= Child Abduction and Serial Murder Investigative Resources Center =

US government agency

The Morgan P. Hardiman Child Abduction and Serial Murder Investigative Resources Center (CASMIRC) is a unit of the FBI's National Center for the Analysis of Violent Crime (NCAVC) that provides resources, advice, and training to local agencies working on cases of missing, kidnapped, or murdered children and serial murders.

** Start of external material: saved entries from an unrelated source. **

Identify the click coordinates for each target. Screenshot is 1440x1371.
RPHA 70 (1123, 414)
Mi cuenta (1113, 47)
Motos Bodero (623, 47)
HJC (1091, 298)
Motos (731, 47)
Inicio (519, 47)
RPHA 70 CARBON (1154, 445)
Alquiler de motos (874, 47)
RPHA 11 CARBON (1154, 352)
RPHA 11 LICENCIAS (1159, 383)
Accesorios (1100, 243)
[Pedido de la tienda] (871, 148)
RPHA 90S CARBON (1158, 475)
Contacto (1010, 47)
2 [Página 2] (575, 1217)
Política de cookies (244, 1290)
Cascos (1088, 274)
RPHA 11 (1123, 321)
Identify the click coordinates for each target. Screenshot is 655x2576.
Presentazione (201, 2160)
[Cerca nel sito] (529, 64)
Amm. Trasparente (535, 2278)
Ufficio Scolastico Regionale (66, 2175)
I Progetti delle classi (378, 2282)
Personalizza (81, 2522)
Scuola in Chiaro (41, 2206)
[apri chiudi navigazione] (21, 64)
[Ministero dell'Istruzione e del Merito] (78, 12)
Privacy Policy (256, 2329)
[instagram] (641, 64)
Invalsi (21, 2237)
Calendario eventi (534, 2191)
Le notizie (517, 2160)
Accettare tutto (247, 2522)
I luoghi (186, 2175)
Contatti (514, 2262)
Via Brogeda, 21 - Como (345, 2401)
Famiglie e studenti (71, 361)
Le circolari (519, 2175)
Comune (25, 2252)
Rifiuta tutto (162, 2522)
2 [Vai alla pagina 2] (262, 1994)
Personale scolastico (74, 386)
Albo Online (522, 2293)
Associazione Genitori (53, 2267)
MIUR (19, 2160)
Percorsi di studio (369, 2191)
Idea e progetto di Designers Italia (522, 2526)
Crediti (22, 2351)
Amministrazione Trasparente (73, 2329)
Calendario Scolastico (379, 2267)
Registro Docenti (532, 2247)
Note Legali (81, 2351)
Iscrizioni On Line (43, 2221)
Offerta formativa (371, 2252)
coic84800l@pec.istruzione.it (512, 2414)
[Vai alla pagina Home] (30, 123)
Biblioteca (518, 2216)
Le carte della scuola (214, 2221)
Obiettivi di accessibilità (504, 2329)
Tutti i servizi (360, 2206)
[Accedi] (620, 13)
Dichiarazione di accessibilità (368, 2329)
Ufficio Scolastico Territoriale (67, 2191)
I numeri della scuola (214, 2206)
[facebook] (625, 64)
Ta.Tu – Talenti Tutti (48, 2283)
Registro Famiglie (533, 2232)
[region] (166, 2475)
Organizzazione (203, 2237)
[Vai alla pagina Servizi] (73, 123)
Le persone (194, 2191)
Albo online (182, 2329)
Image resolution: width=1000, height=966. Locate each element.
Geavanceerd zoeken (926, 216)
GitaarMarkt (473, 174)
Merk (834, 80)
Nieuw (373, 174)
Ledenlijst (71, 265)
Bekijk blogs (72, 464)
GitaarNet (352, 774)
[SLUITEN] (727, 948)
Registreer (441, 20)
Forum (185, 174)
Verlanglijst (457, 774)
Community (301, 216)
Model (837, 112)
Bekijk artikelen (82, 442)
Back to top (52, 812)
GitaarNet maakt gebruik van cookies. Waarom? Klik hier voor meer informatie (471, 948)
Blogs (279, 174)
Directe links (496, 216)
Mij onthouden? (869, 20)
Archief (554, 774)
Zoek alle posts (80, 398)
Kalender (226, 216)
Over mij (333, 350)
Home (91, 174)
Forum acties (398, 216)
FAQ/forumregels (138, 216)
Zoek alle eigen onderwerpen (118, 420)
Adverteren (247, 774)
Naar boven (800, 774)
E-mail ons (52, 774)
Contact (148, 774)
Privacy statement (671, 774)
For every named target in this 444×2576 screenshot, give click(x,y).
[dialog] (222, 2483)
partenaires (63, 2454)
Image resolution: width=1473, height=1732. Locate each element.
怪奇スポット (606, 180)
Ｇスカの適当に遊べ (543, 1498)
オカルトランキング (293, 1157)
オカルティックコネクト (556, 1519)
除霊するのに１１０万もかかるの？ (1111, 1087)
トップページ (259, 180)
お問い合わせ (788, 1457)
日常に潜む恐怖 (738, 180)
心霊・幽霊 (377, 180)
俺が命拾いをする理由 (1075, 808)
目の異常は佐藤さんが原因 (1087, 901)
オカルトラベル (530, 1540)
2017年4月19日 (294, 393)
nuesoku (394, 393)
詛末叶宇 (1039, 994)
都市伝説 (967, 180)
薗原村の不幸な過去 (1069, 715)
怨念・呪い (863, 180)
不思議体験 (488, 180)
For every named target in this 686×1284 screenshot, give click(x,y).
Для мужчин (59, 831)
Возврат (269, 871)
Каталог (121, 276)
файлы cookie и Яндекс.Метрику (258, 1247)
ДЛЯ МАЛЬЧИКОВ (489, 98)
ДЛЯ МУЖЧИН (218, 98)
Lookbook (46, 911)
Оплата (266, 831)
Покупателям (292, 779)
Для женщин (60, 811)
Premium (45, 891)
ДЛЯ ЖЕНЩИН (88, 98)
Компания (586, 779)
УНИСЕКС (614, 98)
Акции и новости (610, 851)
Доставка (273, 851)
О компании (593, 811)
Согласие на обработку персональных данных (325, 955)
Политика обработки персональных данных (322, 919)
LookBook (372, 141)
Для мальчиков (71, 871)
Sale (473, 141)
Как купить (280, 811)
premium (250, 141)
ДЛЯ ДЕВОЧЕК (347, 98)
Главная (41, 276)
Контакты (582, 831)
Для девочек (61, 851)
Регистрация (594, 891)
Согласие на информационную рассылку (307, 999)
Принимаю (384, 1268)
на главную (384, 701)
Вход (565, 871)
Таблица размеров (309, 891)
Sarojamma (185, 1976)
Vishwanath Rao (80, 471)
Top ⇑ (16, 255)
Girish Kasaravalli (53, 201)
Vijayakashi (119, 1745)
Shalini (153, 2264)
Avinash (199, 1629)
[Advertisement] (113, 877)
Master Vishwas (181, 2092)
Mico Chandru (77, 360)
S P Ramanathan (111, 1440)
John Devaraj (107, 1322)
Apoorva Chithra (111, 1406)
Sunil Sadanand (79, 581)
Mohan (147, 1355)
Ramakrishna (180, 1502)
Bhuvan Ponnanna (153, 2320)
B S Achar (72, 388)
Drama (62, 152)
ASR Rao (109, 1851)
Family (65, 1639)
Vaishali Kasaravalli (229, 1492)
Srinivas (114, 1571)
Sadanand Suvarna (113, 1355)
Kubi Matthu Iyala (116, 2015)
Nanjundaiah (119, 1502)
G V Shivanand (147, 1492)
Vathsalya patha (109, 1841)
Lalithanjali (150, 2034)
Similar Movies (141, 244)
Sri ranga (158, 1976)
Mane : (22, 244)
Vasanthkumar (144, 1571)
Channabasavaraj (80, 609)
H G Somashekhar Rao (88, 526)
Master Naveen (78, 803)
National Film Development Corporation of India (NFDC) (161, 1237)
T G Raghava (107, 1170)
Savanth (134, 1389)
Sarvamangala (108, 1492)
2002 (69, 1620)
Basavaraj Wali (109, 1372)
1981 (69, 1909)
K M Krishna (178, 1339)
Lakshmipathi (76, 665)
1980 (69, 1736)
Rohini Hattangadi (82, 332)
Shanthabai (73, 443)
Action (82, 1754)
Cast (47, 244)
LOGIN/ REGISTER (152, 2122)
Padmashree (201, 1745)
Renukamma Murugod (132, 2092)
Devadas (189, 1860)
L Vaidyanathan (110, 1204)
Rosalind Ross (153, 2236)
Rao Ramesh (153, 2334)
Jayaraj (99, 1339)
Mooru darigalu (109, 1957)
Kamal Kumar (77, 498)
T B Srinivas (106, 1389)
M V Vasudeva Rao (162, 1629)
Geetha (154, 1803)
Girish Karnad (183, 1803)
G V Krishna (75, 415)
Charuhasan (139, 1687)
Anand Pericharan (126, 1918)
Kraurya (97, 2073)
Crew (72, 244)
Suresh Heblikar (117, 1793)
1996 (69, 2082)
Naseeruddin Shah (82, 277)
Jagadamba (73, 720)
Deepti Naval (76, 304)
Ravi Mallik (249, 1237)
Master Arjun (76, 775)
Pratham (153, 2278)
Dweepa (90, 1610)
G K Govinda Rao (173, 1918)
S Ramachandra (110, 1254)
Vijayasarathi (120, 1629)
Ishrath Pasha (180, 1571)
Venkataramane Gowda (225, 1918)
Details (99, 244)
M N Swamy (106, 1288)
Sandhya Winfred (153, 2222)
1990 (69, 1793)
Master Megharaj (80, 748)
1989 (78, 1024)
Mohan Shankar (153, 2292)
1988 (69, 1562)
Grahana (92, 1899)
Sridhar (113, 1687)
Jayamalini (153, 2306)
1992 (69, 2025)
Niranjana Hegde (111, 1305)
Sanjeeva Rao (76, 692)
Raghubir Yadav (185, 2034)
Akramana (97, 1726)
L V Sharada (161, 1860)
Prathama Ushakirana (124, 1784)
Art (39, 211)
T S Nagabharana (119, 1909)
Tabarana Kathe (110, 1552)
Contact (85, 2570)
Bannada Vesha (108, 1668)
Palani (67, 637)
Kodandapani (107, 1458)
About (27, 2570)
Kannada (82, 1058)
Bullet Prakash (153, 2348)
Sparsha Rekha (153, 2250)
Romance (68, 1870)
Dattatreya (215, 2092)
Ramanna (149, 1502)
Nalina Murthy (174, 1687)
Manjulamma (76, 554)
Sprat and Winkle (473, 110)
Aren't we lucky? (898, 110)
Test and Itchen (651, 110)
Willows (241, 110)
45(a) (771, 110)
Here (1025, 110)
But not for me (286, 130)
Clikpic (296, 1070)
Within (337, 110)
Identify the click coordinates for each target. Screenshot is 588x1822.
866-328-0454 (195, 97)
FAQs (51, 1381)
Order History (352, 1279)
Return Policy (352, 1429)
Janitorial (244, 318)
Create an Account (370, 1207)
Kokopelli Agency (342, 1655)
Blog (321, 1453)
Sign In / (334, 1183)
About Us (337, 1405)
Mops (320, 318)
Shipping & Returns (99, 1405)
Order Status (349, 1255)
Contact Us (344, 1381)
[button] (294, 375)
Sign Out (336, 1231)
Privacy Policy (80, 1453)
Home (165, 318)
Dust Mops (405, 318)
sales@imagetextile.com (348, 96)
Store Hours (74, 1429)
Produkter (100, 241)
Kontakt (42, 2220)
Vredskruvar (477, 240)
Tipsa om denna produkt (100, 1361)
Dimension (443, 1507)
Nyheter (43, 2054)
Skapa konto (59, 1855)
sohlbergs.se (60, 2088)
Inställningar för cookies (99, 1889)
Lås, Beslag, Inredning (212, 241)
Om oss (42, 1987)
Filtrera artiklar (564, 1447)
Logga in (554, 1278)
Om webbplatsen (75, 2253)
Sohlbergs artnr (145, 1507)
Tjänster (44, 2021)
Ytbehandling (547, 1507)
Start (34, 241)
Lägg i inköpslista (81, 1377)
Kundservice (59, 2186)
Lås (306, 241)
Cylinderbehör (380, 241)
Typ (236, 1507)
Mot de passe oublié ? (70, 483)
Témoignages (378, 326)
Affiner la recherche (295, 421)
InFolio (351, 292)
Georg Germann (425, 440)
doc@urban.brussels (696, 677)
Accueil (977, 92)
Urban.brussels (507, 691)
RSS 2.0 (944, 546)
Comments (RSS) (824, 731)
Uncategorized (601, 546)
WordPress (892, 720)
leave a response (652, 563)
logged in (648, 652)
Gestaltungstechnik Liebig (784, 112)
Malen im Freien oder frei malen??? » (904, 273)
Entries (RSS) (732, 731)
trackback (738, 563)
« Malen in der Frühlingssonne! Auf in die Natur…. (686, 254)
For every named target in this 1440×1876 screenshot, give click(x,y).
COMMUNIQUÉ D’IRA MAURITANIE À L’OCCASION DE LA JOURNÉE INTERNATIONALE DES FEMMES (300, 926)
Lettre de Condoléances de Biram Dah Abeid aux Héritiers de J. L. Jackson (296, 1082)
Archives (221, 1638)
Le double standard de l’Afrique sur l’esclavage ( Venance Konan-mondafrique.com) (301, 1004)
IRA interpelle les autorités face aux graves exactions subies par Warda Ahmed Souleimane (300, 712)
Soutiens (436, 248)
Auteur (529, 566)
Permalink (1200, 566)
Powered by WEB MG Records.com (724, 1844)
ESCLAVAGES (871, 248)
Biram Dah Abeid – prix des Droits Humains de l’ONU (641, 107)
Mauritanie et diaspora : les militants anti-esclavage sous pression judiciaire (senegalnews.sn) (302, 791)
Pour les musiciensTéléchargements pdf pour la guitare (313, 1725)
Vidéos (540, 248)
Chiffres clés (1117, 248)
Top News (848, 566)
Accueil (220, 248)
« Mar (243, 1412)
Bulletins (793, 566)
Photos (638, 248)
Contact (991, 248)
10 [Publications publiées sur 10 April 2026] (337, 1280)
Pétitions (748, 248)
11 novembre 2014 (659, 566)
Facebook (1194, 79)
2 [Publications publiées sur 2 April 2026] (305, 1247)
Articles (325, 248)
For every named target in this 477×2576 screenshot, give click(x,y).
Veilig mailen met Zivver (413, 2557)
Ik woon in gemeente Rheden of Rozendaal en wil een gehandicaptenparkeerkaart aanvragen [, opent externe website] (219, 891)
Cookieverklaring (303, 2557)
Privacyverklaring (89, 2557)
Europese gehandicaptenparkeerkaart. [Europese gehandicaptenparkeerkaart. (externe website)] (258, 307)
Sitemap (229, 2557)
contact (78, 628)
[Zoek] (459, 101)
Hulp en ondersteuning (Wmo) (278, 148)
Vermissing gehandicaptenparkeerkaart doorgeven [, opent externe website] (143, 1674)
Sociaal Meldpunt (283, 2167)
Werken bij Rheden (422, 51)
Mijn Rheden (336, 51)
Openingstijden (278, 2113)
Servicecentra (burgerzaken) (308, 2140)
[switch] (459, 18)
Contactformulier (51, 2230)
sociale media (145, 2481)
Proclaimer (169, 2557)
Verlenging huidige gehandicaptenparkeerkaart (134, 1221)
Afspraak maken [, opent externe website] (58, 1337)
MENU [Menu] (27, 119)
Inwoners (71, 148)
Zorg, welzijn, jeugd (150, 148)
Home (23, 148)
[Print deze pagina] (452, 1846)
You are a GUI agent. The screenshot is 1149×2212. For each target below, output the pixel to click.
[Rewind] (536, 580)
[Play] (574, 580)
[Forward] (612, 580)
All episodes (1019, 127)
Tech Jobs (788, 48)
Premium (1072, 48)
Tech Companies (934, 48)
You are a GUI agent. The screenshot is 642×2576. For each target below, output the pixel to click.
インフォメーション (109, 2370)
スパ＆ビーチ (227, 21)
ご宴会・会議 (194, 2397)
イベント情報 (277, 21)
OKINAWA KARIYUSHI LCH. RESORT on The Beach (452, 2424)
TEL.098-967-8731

Congress established CASMIRC as part of Public Law 1998 section 105-314–the Protection of Children From Sexual Predators Act–aiming to reduce crime involving child abductions, mysterious disappearances of children, child homicide, and serial murder.

==Goals==
CASMIRC has been charged with accomplishing the following goals:

- Improve the investigation of major violent crimes through the establishment and coordination of CASMIRC with federal, state and local authorities;
- Provide, if requested by a federal, state, or local law enforcement agency, on-site consultation and advice;
- Establish a centralized repository based upon case data reflecting child abductions, mysterious disappearances of children, child homicides, and serial murder submitted by state and local agencies;
- Increase the efficiency of the FBI's NCAVC as an operational entity designed to provide operational support functions to any law enforcement agency confronted with a child abduction, mysterious disappearance of a child, child homicide, or serial murder;
- Improve the behaviorally based operational support services provided by the FBI in an attempt to reduce incidents of violent crime;
- Identify and prioritize those areas of research necessary to address existing and emerging violent crime problems in the areas of child abductions, mysterious disappearances of a child, child homicide, and serial murder; and,
- Provide, in coordination with the National Center for Missing and Exploited Children and the Office of Juvenile Justice and Delinquency Prevention, appropriate training to federal, state, and local law enforcement in matters regarding child abductions, mysterious disappearances of children, and child homicides.